A Pergine i residenti crescono soltanto grazie alle frazioni 

Più 161 per un totale di 21.527: lieve calo in centro, aumenti soprattutto a S.Cristoforo, Valcanover e nella popolosa Susà


di Roberto Gerola


PERGINE. La popolazione residente a Pergine è sempre in crescita. Si è visto recentemente che rispetto a un anno fa è aumentata di 161 unità raggiungendo quota 21.527. Il Comune di Pergine registra 21 frazioni e 27 località e tra questi centri abitati ben 13 sono ex Comuni annessi a Pergine nel 1923, che divenne Pergine Valsugana. Prima di questa annessione, Pergine aveva poche frazioni: Fornaci, Assizzi (divisa con Vignola), Masetti, Zava, Fontanabotte, Valar e Zivignago.

Dai dati emerge che da qualche anno la popolazione cresce nelle frazioni, mentre nel centro è addirittura in diminuzione. Per esempio, a fine 2015, in centro c’erano 11.051 residenti; a fine 2017 sono 11.013. Certo, 38 residenti non sono tanti su una popolazione di oltre 21.500 ma rappresenta comunque un segnale. Anche perché, le frazioni registrano un aumento da 10.234 unità a fine 2015 per arrivare a quota 10.574 a fine dicembre scorso: 340 unità in più vale e a dire la popolazione di una frazione. Evidentemente, specie per quelli che si spostano da Trento a Pergine (e hanno un lavoro a Trento), nelle frazioni trovano una maggior tranquillità e vivibilità e per le necessità tipo shopping, spesa, farmacia, servizi vari, si rivolgono a Trento dove trovano maggiori offerte. La crescita delle frazioni pare determinata anche dalla maggior possibilità di costruire abitazioni rispetto al centro: non tanto per nuove aree edificabili, ma perché non sembrano essere state tutte sfruttate. Dalle autorizzazioni edilizie emerge poi un’attività maggiore.

Ovviamente, i maggiori incrementi (consideriamo i dati di fine 2015) di residenti si registrano nelle frazioni rispetto alle “località” dove gli aumenti sono modesti a parte Assizzi (da 195 a 214), Ciré (da 256 a 268) considerate ancora località, se non diminuzioni come Maso Grillo (da 187 a 182), Fratte, Pozza, Pissòl, Fontanabotte e nel caso di qualche Maso di Castagné. Tra le frazioni che ha diminuito la propria popolazione: Nogaré (da 350 a 343), Brazzanighe (da 129 a 128), Buss (da 34 a 32), Casalino (da 329 a 325), Ischia (da 538 a 531), Madrano (da 716 a 715), Vigalzano (da 115 a 113).

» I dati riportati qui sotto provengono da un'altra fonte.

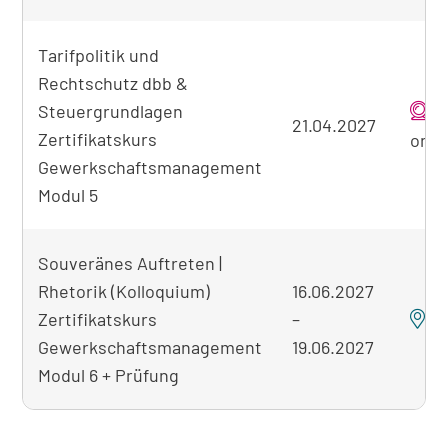
Tarifpolitik und
Rechtschutz dbb &
Steuergrundlagen
21.04.2027
Zertifikatskurs
onli
Gewerkschaftsmanagement
Modul 5
Souveränes Auftreten |
Rhetorik (Kolloquium)
16.06.2027
Zertifikatskurs
–
B
Gewerkschaftsmanagement
19.06.2027
Modul 6 + Prüfung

Il centro abitato che ha registrato il maggior incremento è stato San Cristoforo: da 197 a 307. Seguono Valcanover (da 370 a 399), Susà (la frazione più popolata) che passa da 947 a 971; Assizzi (da 195 a 214), Masetti (da 207 a 223), Zivignago (da 810 a 825), Canzolino (da 486 a 500), San Vito (da 155 a 169), Viarago (da 511 a 523), ciré (da 256 a 268), Masi di Mezzo (da 237 a 247). Gli altri poche unità: Canale 893 (+3), Canezza 649 (+8), Costasavina 570 (+2), Roncogno 324 (+6), S.Caterina 90 (+3), Serso 430 (+4), Zava 62 (+2) e Centrale 54 (+4).